Finally, APE’s actions seal the deal. Upon hearing of the possession, he acquiesced to AP’s claim of legal title conferred actual ownership, instead of declaring his ownership claim.
Rule: NY Law: “To acquire title to real property by adverse possession not founded upon a written instrument, it must be shown by clear and convincing proof that for at least 15 years there was an “actual” occupation under a claim of title, for it is only the premises so actually occupied “and no others” that are deemed to have been held adversely.
The essential elements of proof being either that the premises (1) are protected by a substantial inclosure, or are (2) usually cultivated or improved. (civ prac act).
Did court avoid issues?: What is the standard of owning the land in this case (subjective, objective)
Dissents: There is no doubt the record contains some evidence the premises were occupied by Mr. Lutz for 15 years under a claim of title, for he used the land as anyone would have if they had actual title to the land: he tilled it, cleared it, raised chickens on it, and even stored things on it. Additionally, his acquiescence to the title claim by AP’s after the foreclosure sale should not dismiss his previous stay on the land in question. He had property which was bottle-necked by this traveled way, and he needed and used this way to get to and from both properties.
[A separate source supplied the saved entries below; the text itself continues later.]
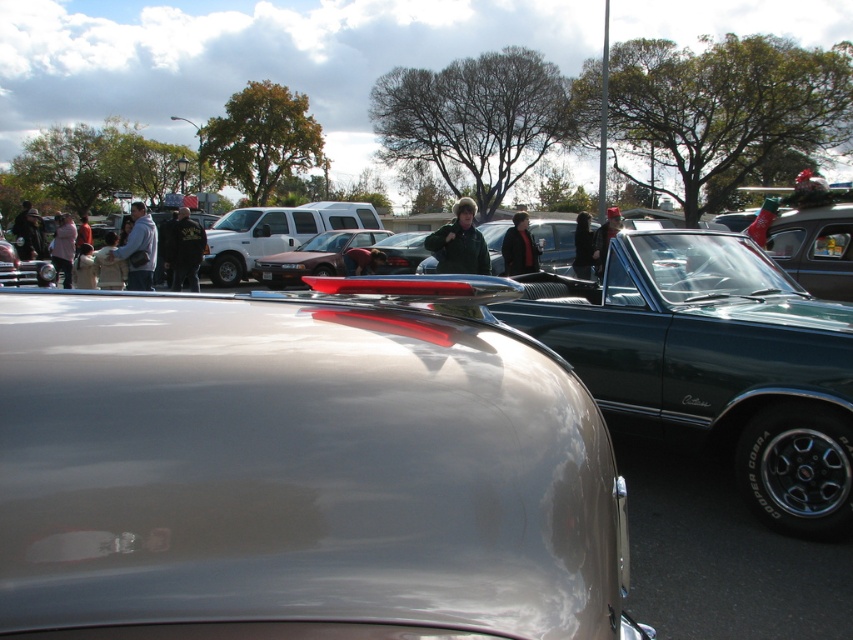 You are a photographer trying to capture a clear photo of the matte red car at center and the dark brown leather jacket at center. However, you notice that the jacket is blocking part of the car. Which object should you move to get an unobstructed view of the car?

The dark brown leather jacket at center is behind the matte red car at center, so you should move the dark brown leather jacket at center to get an unobstructed view of the matte red car at center.

You are a photographer at the car show and want to capture both the matte red car at center and the dark brown leather jacket at center in a single shot. Based on their positions, can you include both in your photo without moving the camera?

The matte red car at center is located below the dark brown leather jacket at center, so yes, you can include both in your photo without moving the camera as they are vertically aligned. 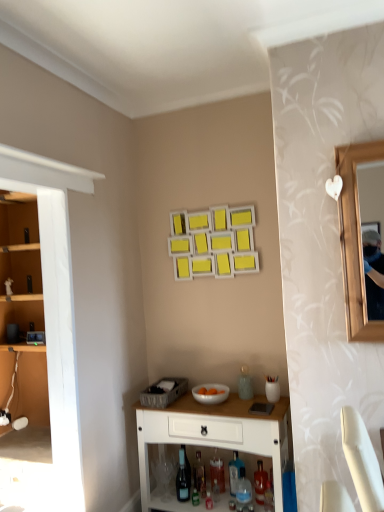 Question: Which direction should I rotate to face translucent glass bottle at lower center, the 4th bottle in the left-to-right sequence, — up or down?

Choices:
 (A) down
 (B) up

Answer: (A)

Question: Is translucent glass bottle at lower center, the 4th bottle in the left-to-right sequence, at the back of translucent glass bottle at center, the 4th bottle viewed from the right?

Choices:
 (A) yes
 (B) no

Answer: (B)

Question: From the image's perspective, is translucent glass bottle at center, the third bottle when ordered from left to right, located beneath translucent glass bottle at lower center, the 4th bottle in the left-to-right sequence?

Choices:
 (A) no
 (B) yes

Answer: (A)

Question: Considering the relative sizes of translucent glass bottle at center, the third bottle when ordered from left to right, and translucent glass bottle at lower center, the third bottle positioned from the right, in the image provided, is translucent glass bottle at center, the third bottle when ordered from left to right, shorter than translucent glass bottle at lower center, the third bottle positioned from the right,?

Choices:
 (A) no
 (B) yes

Answer: (A)

Question: Is translucent glass bottle at center, the third bottle when ordered from left to right, positioned far away from translucent glass bottle at lower center, the 4th bottle in the left-to-right sequence?

Choices:
 (A) no
 (B) yes

Answer: (A)

Question: Can you confirm if translucent glass bottle at center, the third bottle when ordered from left to right, is wider than translucent glass bottle at lower center, the 4th bottle in the left-to-right sequence?

Choices:
 (A) yes
 (B) no

Answer: (B)

Question: Is translucent glass bottle at center, the third bottle when ordered from left to right, to the left of translucent glass bottle at lower center, the third bottle positioned from the right, from the viewer's perspective?

Choices:
 (A) no
 (B) yes

Answer: (B)

Question: From the image's perspective, is white glossy bowl at lower center beneath translucent plastic bottle at lower center, the fifth bottle when ordered from left to right?

Choices:
 (A) no
 (B) yes

Answer: (A)

Question: Is white glossy bowl at lower center looking in the opposite direction of translucent plastic bottle at lower center, the fifth bottle when ordered from left to right?

Choices:
 (A) no
 (B) yes

Answer: (A)

Question: Is white glossy bowl at lower center smaller than translucent plastic bottle at lower center, positioned as the 2th bottle in right-to-left order?

Choices:
 (A) yes
 (B) no

Answer: (B)

Question: Does white glossy bowl at lower center touch translucent plastic bottle at lower center, positioned as the 2th bottle in right-to-left order?

Choices:
 (A) no
 (B) yes

Answer: (A)

Question: Could translucent plastic bottle at lower center, the fifth bottle when ordered from left to right, be considered to be inside white glossy bowl at lower center?

Choices:
 (A) no
 (B) yes

Answer: (A)

Question: Does white glossy bowl at lower center have a greater height compared to translucent plastic bottle at lower center, the fifth bottle when ordered from left to right?

Choices:
 (A) yes
 (B) no

Answer: (B)

Question: Does translucent glass bottle at lower center, the first bottle viewed from the left, appear on the left side of translucent glass wine bottle at lower center?

Choices:
 (A) no
 (B) yes

Answer: (A) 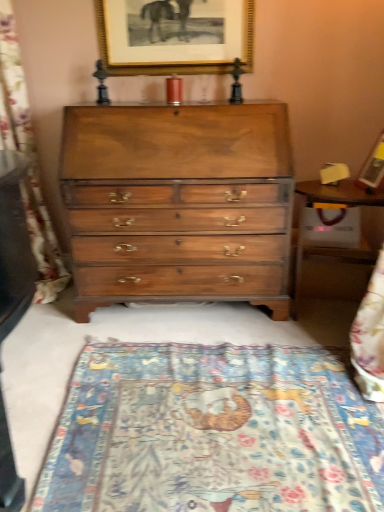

Title on the record in this case, since no one owned the land when the Lutzes first settled there, shouldn’t matter if Lutz himself took the area in question as his.
As to the substantial portion of the requirement of improving the land, NY law does not call for such an absolutism: Lutz used enough of the land, some for fire wood, some for his produce business, and some for raising chickens and storage. The neighbors attested to these facts (as well as the ones above). How could the land not at least be accessible to the Lutzes?